» PROMPT
From the first line to the last, copy the material exactly.

» SUPPLIED RECORDS

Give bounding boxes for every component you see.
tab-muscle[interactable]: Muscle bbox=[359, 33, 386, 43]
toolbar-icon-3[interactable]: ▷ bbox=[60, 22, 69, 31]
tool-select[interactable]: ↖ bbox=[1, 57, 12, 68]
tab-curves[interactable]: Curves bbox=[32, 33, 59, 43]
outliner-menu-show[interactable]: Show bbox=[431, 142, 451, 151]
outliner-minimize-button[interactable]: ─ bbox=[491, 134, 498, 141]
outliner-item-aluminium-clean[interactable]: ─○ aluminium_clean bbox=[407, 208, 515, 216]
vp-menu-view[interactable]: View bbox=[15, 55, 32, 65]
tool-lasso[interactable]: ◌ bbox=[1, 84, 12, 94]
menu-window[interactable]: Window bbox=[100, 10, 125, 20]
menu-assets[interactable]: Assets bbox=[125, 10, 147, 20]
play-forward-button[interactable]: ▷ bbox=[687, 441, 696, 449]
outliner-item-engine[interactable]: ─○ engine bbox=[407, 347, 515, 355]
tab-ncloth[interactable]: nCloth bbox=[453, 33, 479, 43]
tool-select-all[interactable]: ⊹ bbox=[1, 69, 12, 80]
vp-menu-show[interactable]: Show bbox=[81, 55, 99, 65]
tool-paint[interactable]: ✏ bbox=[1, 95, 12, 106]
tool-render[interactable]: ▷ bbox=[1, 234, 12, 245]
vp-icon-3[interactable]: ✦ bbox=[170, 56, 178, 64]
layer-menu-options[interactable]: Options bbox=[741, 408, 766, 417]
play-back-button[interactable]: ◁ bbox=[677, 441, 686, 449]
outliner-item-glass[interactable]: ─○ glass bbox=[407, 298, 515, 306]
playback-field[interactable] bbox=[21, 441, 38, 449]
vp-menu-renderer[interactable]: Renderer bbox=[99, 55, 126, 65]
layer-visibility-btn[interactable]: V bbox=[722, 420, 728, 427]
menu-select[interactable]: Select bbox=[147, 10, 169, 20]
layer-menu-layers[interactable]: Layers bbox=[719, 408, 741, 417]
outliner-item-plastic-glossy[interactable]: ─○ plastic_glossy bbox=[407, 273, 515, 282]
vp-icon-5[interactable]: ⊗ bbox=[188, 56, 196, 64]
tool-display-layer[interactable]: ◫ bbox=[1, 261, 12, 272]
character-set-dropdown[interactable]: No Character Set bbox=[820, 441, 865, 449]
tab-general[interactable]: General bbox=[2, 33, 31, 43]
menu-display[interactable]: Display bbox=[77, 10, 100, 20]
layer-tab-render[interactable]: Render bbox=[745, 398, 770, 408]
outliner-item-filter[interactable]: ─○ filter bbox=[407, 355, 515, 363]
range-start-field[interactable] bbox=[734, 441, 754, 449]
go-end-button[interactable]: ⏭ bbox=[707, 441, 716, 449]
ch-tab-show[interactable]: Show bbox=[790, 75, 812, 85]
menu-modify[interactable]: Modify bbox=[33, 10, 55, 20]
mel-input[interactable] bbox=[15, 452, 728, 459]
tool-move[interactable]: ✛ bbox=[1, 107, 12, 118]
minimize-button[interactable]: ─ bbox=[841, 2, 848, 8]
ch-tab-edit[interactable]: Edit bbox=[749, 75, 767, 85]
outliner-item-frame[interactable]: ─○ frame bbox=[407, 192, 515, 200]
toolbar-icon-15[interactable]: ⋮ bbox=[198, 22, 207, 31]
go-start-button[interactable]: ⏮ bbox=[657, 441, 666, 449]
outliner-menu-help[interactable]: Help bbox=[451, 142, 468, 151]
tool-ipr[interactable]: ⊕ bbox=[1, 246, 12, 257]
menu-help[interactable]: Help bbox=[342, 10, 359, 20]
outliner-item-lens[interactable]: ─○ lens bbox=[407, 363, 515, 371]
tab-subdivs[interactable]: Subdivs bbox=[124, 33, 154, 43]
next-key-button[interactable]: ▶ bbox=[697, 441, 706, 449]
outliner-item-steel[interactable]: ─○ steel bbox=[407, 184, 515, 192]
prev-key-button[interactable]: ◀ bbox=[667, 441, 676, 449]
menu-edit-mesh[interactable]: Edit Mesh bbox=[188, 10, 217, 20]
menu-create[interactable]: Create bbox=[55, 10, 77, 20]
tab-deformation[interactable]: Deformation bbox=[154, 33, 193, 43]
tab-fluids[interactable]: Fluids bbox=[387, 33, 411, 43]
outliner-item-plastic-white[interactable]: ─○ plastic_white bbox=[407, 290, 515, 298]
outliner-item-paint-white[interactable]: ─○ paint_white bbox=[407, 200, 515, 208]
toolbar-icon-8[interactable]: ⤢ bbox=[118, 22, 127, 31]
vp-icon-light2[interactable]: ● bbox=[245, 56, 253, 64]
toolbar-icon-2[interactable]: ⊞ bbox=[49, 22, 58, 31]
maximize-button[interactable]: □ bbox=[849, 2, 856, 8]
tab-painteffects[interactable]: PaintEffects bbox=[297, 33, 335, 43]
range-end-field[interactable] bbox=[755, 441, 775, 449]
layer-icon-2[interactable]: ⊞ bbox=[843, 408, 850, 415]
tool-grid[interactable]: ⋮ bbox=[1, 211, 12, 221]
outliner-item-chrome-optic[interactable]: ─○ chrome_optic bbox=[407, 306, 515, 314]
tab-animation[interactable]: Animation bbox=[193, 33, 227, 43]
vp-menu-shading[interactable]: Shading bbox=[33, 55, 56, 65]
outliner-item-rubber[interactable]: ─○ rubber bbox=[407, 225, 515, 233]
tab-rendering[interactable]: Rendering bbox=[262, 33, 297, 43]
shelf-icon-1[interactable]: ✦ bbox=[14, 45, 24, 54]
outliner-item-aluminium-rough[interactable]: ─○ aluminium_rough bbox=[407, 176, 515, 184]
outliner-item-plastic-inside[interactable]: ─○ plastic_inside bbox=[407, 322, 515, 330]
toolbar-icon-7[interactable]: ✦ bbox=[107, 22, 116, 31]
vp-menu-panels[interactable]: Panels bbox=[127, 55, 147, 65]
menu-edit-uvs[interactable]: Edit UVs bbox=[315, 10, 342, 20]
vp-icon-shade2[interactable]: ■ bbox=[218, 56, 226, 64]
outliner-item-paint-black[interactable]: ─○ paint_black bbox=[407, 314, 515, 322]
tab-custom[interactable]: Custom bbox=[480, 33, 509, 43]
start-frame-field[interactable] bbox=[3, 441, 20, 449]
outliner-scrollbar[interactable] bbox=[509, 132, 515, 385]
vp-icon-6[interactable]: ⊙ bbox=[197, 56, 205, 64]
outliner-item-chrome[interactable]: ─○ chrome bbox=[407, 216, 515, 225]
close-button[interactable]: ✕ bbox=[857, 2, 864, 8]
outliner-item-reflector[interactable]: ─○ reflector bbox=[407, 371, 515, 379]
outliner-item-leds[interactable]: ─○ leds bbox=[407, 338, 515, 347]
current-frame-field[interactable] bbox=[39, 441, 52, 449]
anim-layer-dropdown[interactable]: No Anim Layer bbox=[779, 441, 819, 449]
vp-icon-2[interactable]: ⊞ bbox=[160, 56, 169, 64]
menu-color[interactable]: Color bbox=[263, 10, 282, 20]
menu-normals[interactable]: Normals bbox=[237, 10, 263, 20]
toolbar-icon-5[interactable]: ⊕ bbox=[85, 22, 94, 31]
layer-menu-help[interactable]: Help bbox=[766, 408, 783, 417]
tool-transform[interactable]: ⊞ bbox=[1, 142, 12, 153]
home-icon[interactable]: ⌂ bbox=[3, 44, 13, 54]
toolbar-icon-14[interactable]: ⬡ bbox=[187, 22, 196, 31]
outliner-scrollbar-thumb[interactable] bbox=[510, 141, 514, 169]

» RESULT OF THE EXERCISE
Give bounding boxes for every component you see.
tab-muscle[interactable]: Muscle bbox=[359, 33, 386, 43]
toolbar-icon-3[interactable]: ▷ bbox=[60, 22, 69, 31]
tool-select[interactable]: ↖ bbox=[1, 57, 12, 68]
tab-curves[interactable]: Curves bbox=[32, 33, 59, 43]
outliner-menu-show[interactable]: Show bbox=[431, 142, 451, 151]
outliner-minimize-button[interactable]: ─ bbox=[491, 134, 498, 141]
outliner-item-aluminium-clean[interactable]: ─○ aluminium_clean bbox=[407, 208, 515, 216]
vp-menu-view[interactable]: View bbox=[15, 55, 32, 65]
tool-lasso[interactable]: ◌ bbox=[1, 84, 12, 94]
menu-window[interactable]: Window bbox=[100, 10, 125, 20]
menu-assets[interactable]: Assets bbox=[125, 10, 147, 20]
play-forward-button[interactable]: ▷ bbox=[687, 441, 696, 449]
outliner-item-engine[interactable]: ─○ engine bbox=[407, 347, 515, 355]
tab-ncloth[interactable]: nCloth bbox=[453, 33, 479, 43]
tool-select-all[interactable]: ⊹ bbox=[1, 69, 12, 80]
vp-menu-show[interactable]: Show bbox=[81, 55, 99, 65]
tool-paint[interactable]: ✏ bbox=[1, 95, 12, 106]
tool-render[interactable]: ▷ bbox=[1, 234, 12, 245]
vp-icon-3[interactable]: ✦ bbox=[170, 56, 178, 64]
layer-menu-options[interactable]: Options bbox=[741, 408, 766, 417]
play-back-button[interactable]: ◁ bbox=[677, 441, 686, 449]
outliner-item-glass[interactable]: ─○ glass bbox=[407, 298, 515, 306]
playback-field[interactable] bbox=[21, 441, 38, 449]
vp-menu-renderer[interactable]: Renderer bbox=[99, 55, 126, 65]
layer-visibility-btn[interactable]: V bbox=[722, 420, 728, 427]
menu-select[interactable]: Select bbox=[147, 10, 169, 20]
layer-menu-layers[interactable]: Layers bbox=[719, 408, 741, 417]
outliner-item-plastic-glossy[interactable]: ─○ plastic_glossy bbox=[407, 273, 515, 282]
vp-icon-5[interactable]: ⊗ bbox=[188, 56, 196, 64]
tool-display-layer[interactable]: ◫ bbox=[1, 261, 12, 272]
character-set-dropdown[interactable]: No Character Set bbox=[820, 441, 865, 449]
tab-general[interactable]: General bbox=[2, 33, 31, 43]
menu-display[interactable]: Display bbox=[77, 10, 100, 20]
layer-tab-render[interactable]: Render bbox=[745, 398, 770, 408]
outliner-item-filter[interactable]: ─○ filter bbox=[407, 355, 515, 363]
range-start-field[interactable] bbox=[734, 441, 754, 449]
go-end-button[interactable]: ⏭ bbox=[707, 441, 716, 449]
ch-tab-show[interactable]: Show bbox=[790, 75, 812, 85]
menu-modify[interactable]: Modify bbox=[33, 10, 55, 20]
mel-input[interactable] bbox=[15, 452, 728, 459]
tool-move[interactable]: ✛ bbox=[1, 107, 12, 118]
minimize-button[interactable]: ─ bbox=[841, 2, 848, 8]
ch-tab-edit[interactable]: Edit bbox=[749, 75, 767, 85]
outliner-item-frame[interactable]: ─○ frame bbox=[407, 192, 515, 200]
toolbar-icon-15[interactable]: ⋮ bbox=[198, 22, 207, 31]
go-start-button[interactable]: ⏮ bbox=[657, 441, 666, 449]
outliner-menu-help[interactable]: Help bbox=[451, 142, 468, 151]
tool-ipr[interactable]: ⊕ bbox=[1, 246, 12, 257]
menu-help[interactable]: Help bbox=[342, 10, 359, 20]
outliner-item-lens[interactable]: ─○ lens bbox=[407, 363, 515, 371]
tab-subdivs[interactable]: Subdivs bbox=[124, 33, 154, 43]
next-key-button[interactable]: ▶ bbox=[697, 441, 706, 449]
outliner-item-steel[interactable]: ─○ steel bbox=[407, 184, 515, 192]
prev-key-button[interactable]: ◀ bbox=[667, 441, 676, 449]
menu-edit-mesh[interactable]: Edit Mesh bbox=[188, 10, 217, 20]
menu-create[interactable]: Create bbox=[55, 10, 77, 20]
tab-deformation[interactable]: Deformation bbox=[154, 33, 193, 43]
tab-fluids[interactable]: Fluids bbox=[387, 33, 411, 43]
outliner-item-plastic-white[interactable]: ─○ plastic_white bbox=[407, 290, 515, 298]
outliner-item-paint-white[interactable]: ─○ paint_white bbox=[407, 200, 515, 208]
toolbar-icon-8[interactable]: ⤢ bbox=[118, 22, 127, 31]
vp-icon-light2[interactable]: ● bbox=[245, 56, 253, 64]
toolbar-icon-2[interactable]: ⊞ bbox=[49, 22, 58, 31]
maximize-button[interactable]: □ bbox=[849, 2, 856, 8]
tab-painteffects[interactable]: PaintEffects bbox=[297, 33, 335, 43]
range-end-field[interactable] bbox=[755, 441, 775, 449]
layer-icon-2[interactable]: ⊞ bbox=[843, 408, 850, 415]
tool-grid[interactable]: ⋮ bbox=[1, 211, 12, 221]
outliner-item-chrome-optic[interactable]: ─○ chrome_optic bbox=[407, 306, 515, 314]
tab-animation[interactable]: Animation bbox=[193, 33, 227, 43]
vp-menu-shading[interactable]: Shading bbox=[33, 55, 56, 65]
outliner-item-rubber[interactable]: ─○ rubber bbox=[407, 225, 515, 233]
tab-rendering[interactable]: Rendering bbox=[262, 33, 297, 43]
shelf-icon-1[interactable]: ✦ bbox=[14, 45, 24, 54]
outliner-item-aluminium-rough[interactable]: ─○ aluminium_rough bbox=[407, 176, 515, 184]
outliner-item-plastic-inside[interactable]: ─○ plastic_inside bbox=[407, 322, 515, 330]
toolbar-icon-7[interactable]: ✦ bbox=[107, 22, 116, 31]
vp-menu-panels[interactable]: Panels bbox=[127, 55, 147, 65]
menu-edit-uvs[interactable]: Edit UVs bbox=[315, 10, 342, 20]
vp-icon-shade2[interactable]: ■ bbox=[218, 56, 226, 64]
outliner-item-paint-black[interactable]: ─○ paint_black bbox=[407, 314, 515, 322]
tab-custom[interactable]: Custom bbox=[480, 33, 509, 43]
start-frame-field[interactable] bbox=[3, 441, 20, 449]
outliner-scrollbar[interactable] bbox=[509, 132, 515, 385]
vp-icon-6[interactable]: ⊙ bbox=[197, 56, 205, 64]
outliner-item-chrome[interactable]: ─○ chrome bbox=[407, 216, 515, 225]
close-button[interactable]: ✕ bbox=[857, 2, 864, 8]
outliner-item-reflector[interactable]: ─○ reflector bbox=[407, 371, 515, 379]
outliner-item-leds[interactable]: ─○ leds bbox=[407, 338, 515, 347]
current-frame-field[interactable] bbox=[39, 441, 52, 449]
anim-layer-dropdown[interactable]: No Anim Layer bbox=[779, 441, 819, 449]
vp-icon-2[interactable]: ⊞ bbox=[160, 56, 169, 64]
menu-color[interactable]: Color bbox=[263, 10, 282, 20]
menu-normals[interactable]: Normals bbox=[237, 10, 263, 20]
toolbar-icon-5[interactable]: ⊕ bbox=[85, 22, 94, 31]
layer-menu-help[interactable]: Help bbox=[766, 408, 783, 417]
tool-transform[interactable]: ⊞ bbox=[1, 142, 12, 153]
home-icon[interactable]: ⌂ bbox=[3, 44, 13, 54]
toolbar-icon-14[interactable]: ⬡ bbox=[187, 22, 196, 31]
outliner-scrollbar-thumb[interactable] bbox=[510, 141, 514, 169]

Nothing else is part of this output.